The victims entered the water just after the lifeguards left the beach around 5 p.m., head lifeguard Joe Bongiovanni said. Bongiovanni did a sweep of the beach after the guards left and, seeing no one in the water, retired to his office to lock it up, he said.
At 5:15 p.m., he heard sirens and rushed to the beach. He entered the water at Second Avenue and first found two young men and a young girl who were exhausted from being caught in a rip tide. He handed them his torpedo — the red piece of lifeguarding equipment with a bullet-like shape and handles on both sides — and they used it to stay afloat, he said.
He and the three victims were 50 to 100 yards away from the shoreline when he saw a young girl in distress another 20 to 30 yards out, he said. He told her to lay flat on her back while he came to get her.
By this time, Patty Landers, another lifeguard who had heard the commotion while she was leaving work for the day, had returned to the beach and entered the water, Bongiovanni said. She swam toward the young girl and the two were picked up by a private boat after Landers flagged it down, Bongiovanni said.
A member of the Asbury Park Fire Department paddled out into the water on a rescue board and pulled Bongiovanni and the two male victims in, Bongiovanni said.
Then, while Bongiovanni and Landers were interviewing the girl, she told them she had seen her brother enter the water in an attempt to rescue her, but that he had disappeared, Bongiovanni said. Her other brother, who had been on the beach as well, said he saw the same thing.
When officials learned there was a fourth victim who was still missing, they called in the regional ANSWER [Area Network of Shore Water Emergency Responders] team and the United States Coast Guard, who were still searching for the young man several hours later. The search will re-commence at 8 a.m. tomorrow, Bongiovanni said.

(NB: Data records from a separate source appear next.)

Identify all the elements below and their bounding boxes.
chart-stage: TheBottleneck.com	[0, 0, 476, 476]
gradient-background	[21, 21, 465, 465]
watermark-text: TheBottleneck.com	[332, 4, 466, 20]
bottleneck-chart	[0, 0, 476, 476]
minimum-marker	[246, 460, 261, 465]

Tonight, officials used everything from traditional lifeguard equipment to jet skis and boats to try and recover the missing fourth swimmer. Tomorrow morning, they will also employ the help of technology known as side scan sonar, fire department battalion chief Nick Marino said. Side scan sonar sweeps the bottom of the ocean searching for figures that could be swimmers, Marino said. If the sonar detects anything, divers jump into the water and see if the object is a drowning victim.
The young female victim and her other brother who had remained on the beach were reunited at the police station, Bongiovanni said. It was unclear to officials at the beach what the relationship of the other two young men in the water was to them, if any.

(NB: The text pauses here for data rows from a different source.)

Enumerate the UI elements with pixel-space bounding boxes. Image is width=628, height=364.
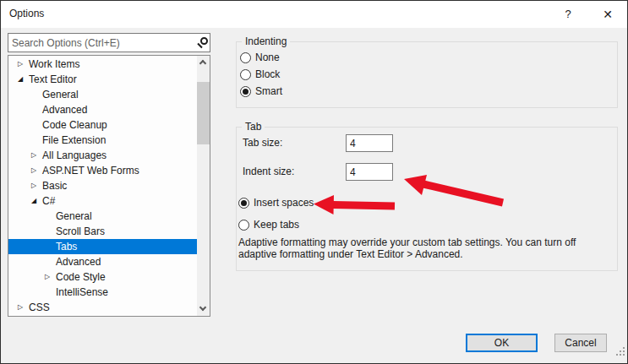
help-button[interactable]: ? (557, 4, 579, 24)
chevron-collapsed-icon[interactable]: ▷ (14, 300, 27, 315)
title-bar: Options ? ✕ (1, 1, 627, 28)
radio-none[interactable]: None (240, 52, 280, 63)
radio-insert-spaces[interactable]: Insert spaces (238, 197, 314, 209)
chevron-expanded-icon[interactable]: ◢ (14, 72, 27, 87)
tree-item-label: General (41, 89, 79, 101)
tree-item-label: Advanced (41, 104, 87, 116)
tree-item-advanced[interactable]: Advanced (8, 102, 197, 117)
radio-keep-tabs[interactable]: Keep tabs (238, 219, 299, 231)
indent-size-label: Indent size: (243, 166, 294, 177)
tree-item-code-cleanup[interactable]: Code Cleanup (8, 117, 197, 133)
chevron-collapsed-icon[interactable]: ▷ (41, 269, 54, 285)
tree-item-asp-net-web-forms[interactable]: ▷ASP.NET Web Forms (8, 163, 197, 178)
search-input[interactable] (8, 34, 193, 52)
radio-keep-tabs-icon (238, 220, 249, 231)
radio-block-label: Block (255, 68, 280, 80)
tree-item-c[interactable]: ◢C# (8, 193, 197, 209)
tree-item-general[interactable]: General (8, 87, 197, 102)
tree-item-text-editor[interactable]: ◢Text Editor (8, 72, 197, 87)
adaptive-formatting-note-line2: adaptive formatting under Text Editor > … (238, 248, 463, 260)
indenting-group-title: Indenting (242, 35, 290, 47)
scroll-down-icon[interactable] (197, 302, 210, 316)
radio-smart-icon (240, 86, 251, 97)
tab-size-field[interactable] (346, 134, 393, 152)
tree-rows: ▷Work Items◢Text EditorGeneralAdvancedCo… (8, 57, 197, 315)
tree-item-scroll-bars[interactable]: Scroll Bars (8, 224, 197, 239)
tree-item-css[interactable]: ▷CSS (8, 300, 197, 315)
tree-item-general[interactable]: General (8, 209, 197, 224)
close-icon: ✕ (603, 8, 613, 21)
tree-item-label: Work Items (27, 58, 79, 70)
tree-item-label: ASP.NET Web Forms (41, 165, 139, 177)
tree-item-all-languages[interactable]: ▷All Languages (8, 148, 197, 163)
close-button[interactable]: ✕ (593, 4, 623, 24)
radio-insert-spaces-label: Insert spaces (254, 197, 314, 209)
radio-insert-spaces-icon (238, 198, 249, 209)
indenting-group: Indenting (236, 41, 618, 108)
tree-item-work-items[interactable]: ▷Work Items (8, 57, 197, 72)
tree-item-label: Advanced (54, 256, 101, 268)
tree-item-label: Code Style (54, 271, 106, 283)
options-tree: ▷Work Items◢Text EditorGeneralAdvancedCo… (8, 55, 210, 317)
radio-smart[interactable]: Smart (240, 85, 282, 97)
tree-item-basic[interactable]: ▷Basic (8, 178, 197, 193)
options-dialog: Options ? ✕ ▷Work Items◢Text EditorGener… (0, 0, 628, 364)
radio-none-icon (240, 52, 251, 63)
tab-group-title: Tab (242, 121, 265, 133)
search-box (8, 33, 210, 52)
chevron-expanded-icon[interactable]: ◢ (27, 193, 41, 209)
radio-keep-tabs-label: Keep tabs (254, 219, 299, 231)
tree-item-advanced[interactable]: Advanced (8, 254, 197, 269)
radio-smart-label: Smart (255, 85, 282, 97)
tree-item-label: CSS (27, 302, 50, 313)
tree-item-code-style[interactable]: ▷Code Style (8, 269, 197, 285)
tree-item-label: File Extension (41, 134, 106, 146)
tree-item-label: Text Editor (27, 73, 77, 85)
tree-item-label: C# (41, 195, 55, 207)
chevron-collapsed-icon[interactable]: ▷ (14, 57, 27, 72)
tree-item-intellisense[interactable]: IntelliSense (8, 285, 197, 300)
adaptive-formatting-note-line1: Adaptive formatting may override your cu… (238, 236, 576, 248)
search-icon[interactable] (196, 36, 210, 50)
radio-block-icon (240, 69, 251, 80)
tree-item-label: Tabs (54, 241, 77, 253)
dialog-title: Options (9, 8, 44, 19)
tab-size-label: Tab size: (243, 137, 282, 149)
chevron-collapsed-icon[interactable]: ▷ (27, 148, 41, 163)
tree-item-label: IntelliSense (54, 286, 108, 298)
tree-item-label: General (54, 210, 92, 222)
radio-none-label: None (255, 52, 280, 63)
cancel-button[interactable]: Cancel (554, 334, 607, 352)
chevron-collapsed-icon[interactable]: ▷ (27, 163, 41, 178)
indent-size-field[interactable] (346, 163, 393, 181)
ok-button[interactable]: OK (466, 334, 538, 352)
tree-item-label: Basic (41, 180, 67, 192)
tree-item-label: Code Cleanup (41, 119, 107, 131)
tree-item-label: All Languages (41, 149, 106, 161)
tree-item-file-extension[interactable]: File Extension (8, 133, 197, 148)
chevron-collapsed-icon[interactable]: ▷ (27, 178, 41, 193)
radio-block[interactable]: Block (240, 68, 280, 80)
tree-item-tabs[interactable]: Tabs (8, 239, 197, 254)
tree-item-label: Scroll Bars (54, 225, 105, 237)
tree-scrollbar[interactable] (197, 56, 210, 316)
scrollbar-thumb[interactable] (197, 82, 210, 144)
scroll-up-icon[interactable] (197, 56, 210, 69)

Bongiovanni said it was likely those two had also entered the water in an attempt to rescue the girl.
“This wouldn’t have happened” if lifeguards were on duty, Bongiovanni said. “We would have prevented it.”
For someone who can’t swim, sitting on the beach while someone is drowning rather than jumping in and trying to save them is “a frustrating thing,” Bongiovanni said. “But if you go in, you can become the second victim.”
Water was slightly rougher than usual today but the tide changed late in the day, Bongiovanni said — and there were no saves on the beach today while the lifeguards were on duty.
When the lifeguards feel the water is threatening, they stay on duty past their usual 5 p.m. cutoff time, Bongiovanni said. This past weekend, for example, lifeguards stayed until 7 p.m. on both Saturday and Sunday because the water was rough, he said.
[Update: A previous edition of this story stated there were three swimmers rescued, rather than four.]